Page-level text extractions
* * *

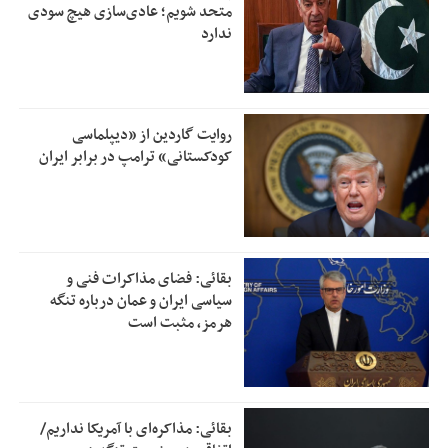
متحد شویم؛ عادی‌سازی هیچ سودی
ندارد
روایت گاردین از «دیپلماسی
کودکستانی» ترامپ در برابر ایران
بقائی: فضای مذاکرات فنی و
سیاسی ایران و عمان درباره تنگه
هرمز، مثبت است
بقائی: مذاکره‌ای با آمریکا نداریم/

* * *

EXERCISE REQUIREMENTS
Excluding every picture, write out each record word for word.

EXPECTED ANSWER
متحد شویم؛ عادی‌سازی هیچ سودی
ندارد
روایت گاردین از «دیپلماسی
کودکستانی» ترامپ در برابر ایران
بقائی: فضای مذاکرات فنی و
سیاسی ایران و عمان درباره تنگه
هرمز، مثبت است
بقائی: مذاکره‌ای با آمریکا نداریم/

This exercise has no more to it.